Beginning with the line containing "The width and height of the screenshot is (699, 1231)." and ending with the last line, repeat the records exactly.

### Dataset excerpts
##############################

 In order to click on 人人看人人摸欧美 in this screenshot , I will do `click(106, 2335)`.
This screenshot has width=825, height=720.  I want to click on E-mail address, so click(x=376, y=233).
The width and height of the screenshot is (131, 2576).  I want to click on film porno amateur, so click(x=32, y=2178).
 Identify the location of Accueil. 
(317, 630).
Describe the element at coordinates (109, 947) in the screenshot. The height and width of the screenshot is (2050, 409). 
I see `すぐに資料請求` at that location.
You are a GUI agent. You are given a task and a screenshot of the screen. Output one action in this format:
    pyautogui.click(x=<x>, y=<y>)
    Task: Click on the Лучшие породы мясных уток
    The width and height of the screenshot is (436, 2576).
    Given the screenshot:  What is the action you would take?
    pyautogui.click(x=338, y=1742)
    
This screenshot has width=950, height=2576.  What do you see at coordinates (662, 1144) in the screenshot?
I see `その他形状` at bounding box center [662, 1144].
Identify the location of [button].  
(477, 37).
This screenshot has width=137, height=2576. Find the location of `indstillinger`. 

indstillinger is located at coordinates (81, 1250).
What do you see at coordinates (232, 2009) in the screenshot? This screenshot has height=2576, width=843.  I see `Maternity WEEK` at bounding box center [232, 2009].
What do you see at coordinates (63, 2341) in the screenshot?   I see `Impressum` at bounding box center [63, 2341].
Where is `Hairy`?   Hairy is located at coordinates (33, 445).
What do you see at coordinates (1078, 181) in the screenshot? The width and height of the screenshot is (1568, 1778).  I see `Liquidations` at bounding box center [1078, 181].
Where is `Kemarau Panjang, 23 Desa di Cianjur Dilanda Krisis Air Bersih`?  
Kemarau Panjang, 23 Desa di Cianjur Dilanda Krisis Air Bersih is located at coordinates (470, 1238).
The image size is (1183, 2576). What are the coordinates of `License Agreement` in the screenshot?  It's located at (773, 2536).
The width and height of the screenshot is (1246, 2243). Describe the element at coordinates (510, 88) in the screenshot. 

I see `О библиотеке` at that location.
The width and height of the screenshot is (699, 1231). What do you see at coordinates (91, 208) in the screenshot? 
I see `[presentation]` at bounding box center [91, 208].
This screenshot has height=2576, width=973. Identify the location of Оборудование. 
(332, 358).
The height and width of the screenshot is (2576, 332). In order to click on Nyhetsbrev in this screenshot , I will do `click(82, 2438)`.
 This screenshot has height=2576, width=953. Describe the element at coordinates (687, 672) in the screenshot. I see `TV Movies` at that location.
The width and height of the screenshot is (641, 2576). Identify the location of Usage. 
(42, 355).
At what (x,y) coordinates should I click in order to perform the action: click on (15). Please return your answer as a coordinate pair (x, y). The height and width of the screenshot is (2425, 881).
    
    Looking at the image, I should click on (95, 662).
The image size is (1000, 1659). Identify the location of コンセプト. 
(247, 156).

##############################

### YOUR RESPONSE
The width and height of the screenshot is (699, 1231). What do you see at coordinates (91, 208) in the screenshot? 
I see `[presentation]` at bounding box center [91, 208].
This screenshot has height=2576, width=973. Identify the location of Оборудование. 
(332, 358).
The height and width of the screenshot is (2576, 332). In order to click on Nyhetsbrev in this screenshot , I will do `click(82, 2438)`.
 This screenshot has height=2576, width=953. Describe the element at coordinates (687, 672) in the screenshot. I see `TV Movies` at that location.
The width and height of the screenshot is (641, 2576). Identify the location of Usage. 
(42, 355).
At what (x,y) coordinates should I click in order to perform the action: click on (15). Please return your answer as a coordinate pair (x, y). The height and width of the screenshot is (2425, 881).
    
    Looking at the image, I should click on (95, 662).
The image size is (1000, 1659). Identify the location of コンセプト. 
(247, 156).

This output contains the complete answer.